Open jozefchutka opened 1 year ago
Hi @jozefchutka I would like to work on this issue, I see multiple models under Implemented Models on your link, do you have any recommendation about which one to start first?
Hi @susnato , thanks for looking into this. I hope to eventually run TTS in browser via (transformers.js), based on which my recommendation would be to pick a model that would be suitable in terms of performance / size
Hi @jozefchutka thanks for replying, I was thinking about Speedy-Speech but I didn't see that model inside of TTS/tts/models
in dev branch, am I looking in wrong branch?
I have no idea honestly. But I have just discovered github provides very nice code browsing view, including search.
If its nowhere to find, it would be worth to reach out to 🐸TTS team
cc @sanchit-gandhi
Hey @jozefchutka and @susnato - Coqui were previously focused on providing strong open-source TTS checkpoints, however in the last year they pivoted to more end-user services (see https://twitter.com/coqui_ai/status/1638573847296499712). They haven't been open-sourcing these latest models, and as a result their open-source checkpoints have fallen by the wayside a bit compared to the latest TTS research (e.g. VALL-E, Bark, MQTTS). I would say that a year ago it would have been a very exciting addition, but now there are more performant checkpoints that are growing in popularity amongst the open-source community. I would recommend checking out the aforementioned models if you're interested in a TTS model integration! Also see related https://github.com/huggingface/transformers/issues/22487#issuecomment-1496340245
Hi @sanchit-gandhi thanks for replying! Actually I was going through the same issue and saw your comment -
Indeed, a TTS pipeline would be super helpful to run SpeechT5. We're currently planning on waiting till we have 1-2 more TTS models in the library before pushing ahead with a TTS pipeline, in order to verify that the pipeline is generalisable and gives a benefit over loading a single model + processor.

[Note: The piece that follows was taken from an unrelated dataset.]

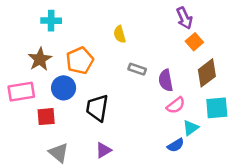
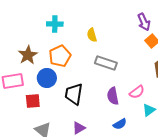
cyan cross: (51, 21) -> (55, 24), moved
gray rectangle: (137, 69) -> (106, 63), size x1.5
purple semicircle: (166, 80) -> (113, 96), moved
blue semicircle: (176, 145) -> (120, 124), moved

I was hoping to somehow contribute to the TTS pipeline, but now that you said
They haven't been open-sourcing these latest models, and as a result their open-source checkpoints have fallen by the wayside a bit compared to the latest TTS research (e.g. VALL-E, Bark, MQTTS)
is a TTS pipeiline still in queue or should I focus on others like https://paperswithcode.com/task/text-to-speech-synthesis ?
Hi @sanchit-gandhi @susnato thanks for the insights. If there are better alternatives please go for it.
IMO the TTS pipeline will be worth pursuing once the two ongoing TTS PRs are complete:
=> we'd then have three models on which to base the TTS pipeline!
Right now I think these are probably the most worthwhile TTS models to work on in transformers? There's also MQTTS: https://github.com/b04901014/MQTTS But that hasn't gained much traction. Do you know of any other recent TTS models that are gaining popularity amongst the community that we might have missed?
The only other bookmark I have is https://github.com/elevenlabs/elevenlabs-python , but that doesnt seem open model, just API? Worth for someone with better understanding in field to research.
As far as I understand, ElevenLabs is only a paid API @jozefchutka, but definitely a performant low-latency model. Interestingly a new ElevenLabs demo popped-up on the HF Hub: https://huggingface.co/spaces/elevenlabs/tts So potentially they're trying to increase their OS presence?
My understanding is the same
Hi @sanchit-gandhi my knowledge about recent TTS models is very limited, but I read about some of them maybe they are worth adding - how about Tacotron 2(an implementation by NVIDIA here) or Parallel Tacotron 2: A Non-Autoregressive Neural TTS Model with Differentiable Duration Modeling . Also I found some unofficial implementations for VALL-E - lifeiteng/vall-e and enhuiz/vall-e but both are without pretrained weights or TransformerTTS (an PaddlePaddle implementation here and weights here).
If they are not as interesting then I would like to implement MQTTS. What do you think?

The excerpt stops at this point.